Sunday, July 12, 2009

Speaker Sue Supplier Session - WEC09

Sue Hershkowitz-Coore (SpeakerSue for friends, websurfers and twitterheads alike) provides more, usable information in five minutes than most people hear all year. Her tips are for people who need to communicate with other people. That means pretty much anyone. She focused this session on suppliers to the meetings industry. The 75 minutes were gone in an instant.

I cannot begin to capture all of the great ideas included in this presentation. I'll hit on the general framework of the talk, and then highlight some key insights for me.

The context of "sales" has changed for suppliers to the meetings industry. It was never a good idea to be an "order-taker" as a supplier, but it would be death to do so now. We must develop a business case for our clients to use to sell our services internally. Here are four key questions to ask yourself to help build a business case:
  1. What are the 3-5 most important strategies for your clients?
  2. How does your client (the individual) contribute to those strategies?
  3. How does this particular meeting contribute to the success of the strategies?
  4. How does your service or product contribute to success?
When you're building a proposal, focus on the themes and words that the client used in their own RFP. Demonstrate your ROI, and give them all the tools they need to feel safe and smart.

The balance of the presentation focused on four themes: Prospecting, Following Up, Social Media, and Emails that Sell. You can find the details in the notes above.

Some key lessons for me:
  • "Make them feel safe and smart"
  • Ask for their opinions/experience/insight, and then shut up
  • Be authentic, be yourself, be quirky
  • Earn the right to advance in the sales process -- "Would it be ok if I...?"
  • Disarming candor: "How would you like me to follow up with you?"
  • Twitterize your email: direct, clear, concise, positive
  • "F.U." means "follow up"
  • Treat each call/contact as new
  • Verb + Promise + a Number + Quirky = much higher response rate
And some "nevers" that we should all appreciate:
  • Never ask "How are you?" - you don't have that right
  • Never say "Touching base" - that's for baseball players
  • Never mention previous failed contacts in a new message
Finally, "If you're not using social media, you are losing sales."
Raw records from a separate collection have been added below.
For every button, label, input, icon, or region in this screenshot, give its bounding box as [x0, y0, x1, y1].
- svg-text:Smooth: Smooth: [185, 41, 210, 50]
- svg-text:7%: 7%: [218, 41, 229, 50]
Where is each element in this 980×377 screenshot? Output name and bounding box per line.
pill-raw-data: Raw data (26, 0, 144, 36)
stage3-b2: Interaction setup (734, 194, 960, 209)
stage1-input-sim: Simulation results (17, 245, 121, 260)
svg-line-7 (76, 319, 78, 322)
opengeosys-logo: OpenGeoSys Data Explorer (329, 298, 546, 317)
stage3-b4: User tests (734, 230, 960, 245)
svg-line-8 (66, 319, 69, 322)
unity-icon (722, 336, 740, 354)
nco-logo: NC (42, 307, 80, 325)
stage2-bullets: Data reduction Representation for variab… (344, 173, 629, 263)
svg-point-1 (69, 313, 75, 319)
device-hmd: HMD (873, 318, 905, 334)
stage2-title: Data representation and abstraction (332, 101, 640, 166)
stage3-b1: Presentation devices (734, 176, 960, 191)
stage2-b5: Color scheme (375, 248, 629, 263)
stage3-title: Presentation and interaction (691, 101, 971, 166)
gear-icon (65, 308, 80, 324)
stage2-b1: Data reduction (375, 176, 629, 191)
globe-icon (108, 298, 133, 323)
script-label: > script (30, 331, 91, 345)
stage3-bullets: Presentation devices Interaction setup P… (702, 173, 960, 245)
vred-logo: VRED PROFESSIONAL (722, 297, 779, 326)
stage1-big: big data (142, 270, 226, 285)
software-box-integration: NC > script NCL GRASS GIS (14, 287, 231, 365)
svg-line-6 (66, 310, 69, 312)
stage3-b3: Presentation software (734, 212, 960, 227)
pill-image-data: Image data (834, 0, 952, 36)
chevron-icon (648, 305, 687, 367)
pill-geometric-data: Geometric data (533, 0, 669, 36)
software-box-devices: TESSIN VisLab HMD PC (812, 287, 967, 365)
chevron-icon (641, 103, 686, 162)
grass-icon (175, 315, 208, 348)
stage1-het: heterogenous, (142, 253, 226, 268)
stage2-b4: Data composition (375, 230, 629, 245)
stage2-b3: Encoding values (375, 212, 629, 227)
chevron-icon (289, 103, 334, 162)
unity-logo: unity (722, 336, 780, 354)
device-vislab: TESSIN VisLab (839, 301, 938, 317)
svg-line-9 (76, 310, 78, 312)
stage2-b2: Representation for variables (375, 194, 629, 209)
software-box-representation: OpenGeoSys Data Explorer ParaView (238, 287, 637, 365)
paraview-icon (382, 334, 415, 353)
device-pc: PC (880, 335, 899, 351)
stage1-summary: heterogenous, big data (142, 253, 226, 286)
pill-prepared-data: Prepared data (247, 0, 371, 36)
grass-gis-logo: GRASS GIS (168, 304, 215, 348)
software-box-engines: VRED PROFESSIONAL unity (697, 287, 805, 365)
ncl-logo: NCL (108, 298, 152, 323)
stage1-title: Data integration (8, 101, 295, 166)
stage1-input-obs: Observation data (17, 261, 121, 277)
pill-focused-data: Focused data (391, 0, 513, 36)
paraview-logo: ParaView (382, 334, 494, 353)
More at SpeakerSue's blog or @SpeakerSue on Twitter.

Sue added these comments in response:
"I love you, Jay! What a great recap and amazing illustration. As always, you bring clarity. And about those "nevers" you quoted...yes! On a cold call, never say, how are you. On a follow-up, never touch base; have a reason for the fu... to provide a link, an article, an insight about a new situation at your hotel, venue, with your service or to ask: We're ramping up for 2010 and would love to know what you need next year ....

"What you do enables learning and retention, not to mention fun. Thank you!"